All news stories

Compliance – A brick wall, built at taxpayers expense, to restrict competition in the public sector marketplace

The requirement for standards compliance distorts the competitive landscape for public sector ICT. I want to explain how this works in a bit more detail here using information security as an example, as it is one of the systemic reasons why the oligopoly came into being.

Each public authority that wants to buy an IT system has to ensure that the information held on it is appropriately secure, given the sensitivity of the information concerned. The definitions of these security standards are created centrally by the Cabinet Office, and handily described as the Government Security Classifications. They are updated regularly to reflect changes to the types of threat that exist, and changes to the technology systems being used.

Complying with these security standards requires the public authority to conduct a risk assessment, and then implement a series of procedures, controls and systems changes to meet them. The Pan-Government Accreditor then periodically checks these systems to ensure that the standards are actually being applied. So far, so sensible. However, lets think about how this works in practice with a hypothetical local government buyer: Borsetshire Council

In 2003: Borsetshire Council lets a contract for data centre hosting to Supplier A. Supplier A had to meet the Security Standards (2003) in order to win the contract, at considerable risk to itself.

In 2004: The Cabinet Office updates the security standards and issues Security Standards (2004). Supplier A requires a change control to upgrade their service to meet the new standards, which Borsetshire Council pays for.

In 2006: The security standards are updated again. Supplier A requires a change control to upgrade. Borsetshire Council pays for it.
…and so on. In all, the government protective marking scheme and/or the supporting security standards and guidance have been updated at least once every 18 months for the last 10 years.
In 2014: Borsetshire Council would like to retender for its data centre services.
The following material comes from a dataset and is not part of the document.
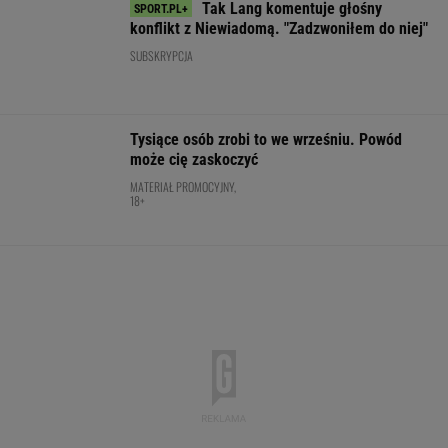
Ten model to hit roku! Lexus LBX oficjalnie
zatrząsnął segmentem premium. Pobierz
cennik - miła niespodzianka!
MATERIAŁ PROMOCYJNY
Takiego meczu Iga Świątek nie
In line with CCS advice, it includes all compliance to all current security and quality standards in its tender document. Private sector specialist Supplier B would very much like to bid, but finds to its shock that, in order to be considered, it has to upgrade its data centre to meet the current Security Standard (2014). Supplier B has two problems:

  • they have to meet these standards in advance – with no guarantee of revenue. If they invest and fail to win the bid, then the money will have been wasted.
  • they are at a significant cost disadvantage in the competition, since they will have to include the cost of upgrading to the standards in their price. But Supplier A does not, since Borsetshire have already paid them for this via change control.
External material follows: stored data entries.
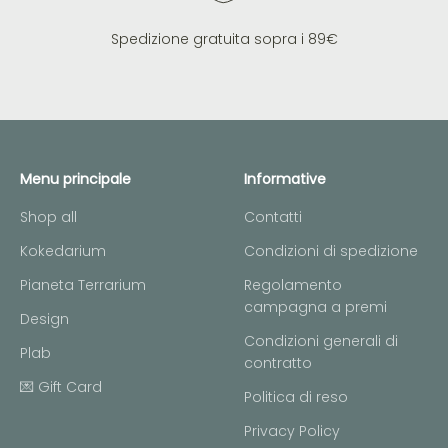
Spedizione gratuita sopra i 89€
Menu principale
Informative
Shop all
Contatti
Kokedarium
Condizioni di spedizione
Pianeta Terrarium
Regolamento
campagna a premi
Design
Condizioni generali di
Plab
contratto
💌 Gift Card
Politica di reso
Privacy Policy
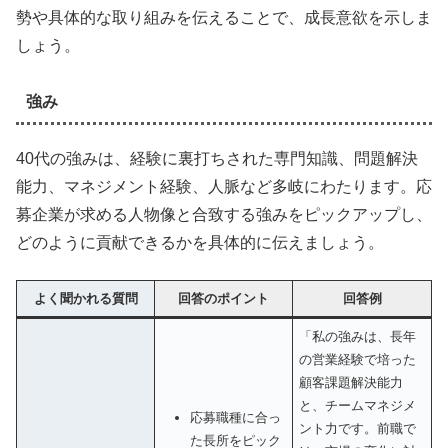
勢や具体的な取り組みを伝えることで、成長意欲を示しま
しょう。
強み
40代の強みは、経験に裏打ちされた専門知識、問題解決
能力、マネジメント経験、人脈など多岐にわたります。応
募企業が求める人物像と合致する強みをピックアップし、
どのように貢献できるかを具体的に伝えましょう。
よく聞かれる質問
回答のポイント
回答例
「私の強みは、長年
の営業経験で培った
顧客課題解決能力
と、チームマネジメ
応募職種に合っ
ント力です。前職で
た長所をピック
To be fair to Supplier A, it had to face exactly the same problems when it won the original contract way back in 2003. It will feel perfectly justified in using its status as a “Compliant Provider” as a differentiator when bidding for work.

However, the effect of this cycle is that over time, the incremental cost of standards compliance reinforces the position of the incumbent, Supplier A, against any non-public sector competitor. Their only real threat are the other public sector ICT providers, who have similarly had a competitive moat built around their businesses.
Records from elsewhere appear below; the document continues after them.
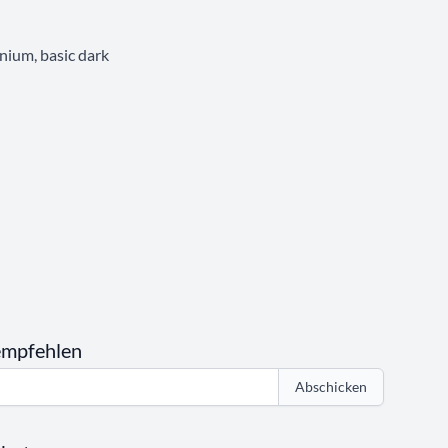
nium, basic dark
empfehlen
Abschicken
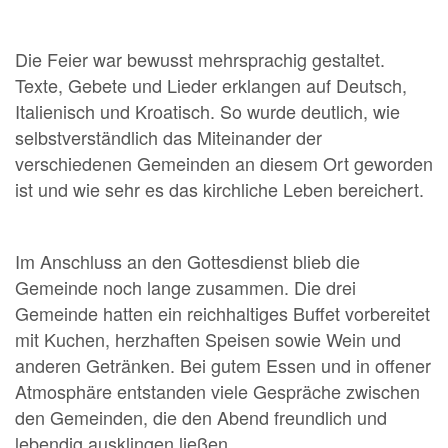
Die Feier war bewusst mehrsprachig gestaltet.
Texte, Gebete und Lieder erklangen auf Deutsch,
Italienisch und Kroatisch. So wurde deutlich, wie
selbstverständlich das Miteinander der
verschiedenen Gemeinden an diesem Ort geworden
ist und wie sehr es das kirchliche Leben bereichert.
Im Anschluss an den Gottesdienst blieb die
Gemeinde noch lange zusammen. Die drei
Gemeinde hatten ein reichhaltiges Buffet vorbereitet
mit Kuchen, herzhaften Speisen sowie Wein und
anderen Getränken. Bei gutem Essen und in offener
Atmosphäre entstanden viele Gespräche zwischen
den Gemeinden, die den Abend freundlich und
lebendig ausklingen ließen.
The government has an obligation to protect the information that it gathers and processes, so it can and should expect its suppliers to do the same. However, there are two elements of information security:

  1. The cost of actually being secure
  2. The cost of demonstrating that you are secure

A company can operate systems and processes that are secure for a given level of information (say, the maintenance and processing of financial transactions). You might expect that this standard of security would be common across most private and public sector customers. After all, your financial transactions are, for most people, of equivalent sensitivity to their social security records. The cost of this security is an intrinsic part of the overhead involved in delivering the service, and would be paid equally between public and private sector customers.

However, in the public sector it is not sufficient to be secure, you have to demonstrate that you are secure as well. The compliance process is prescriptive, and requires a range of audits, documentation and evidence to prove that the system is being operated according to an agreed set of standards. It costs a great deal of money. Typically, it adds 20-30% to the ongoing cost of delivering the service.

This is a premium that the public sector pays (and a premium that restricts access to the market for new entrants), even though the underlying service may be no more secure than the one used to process your credit card payments.

Think of it as a brick wall, built at taxpayers expense, whose effect is to restrict the ability of new entrants into the marketplace, and protect the commercial interests of the incumbent.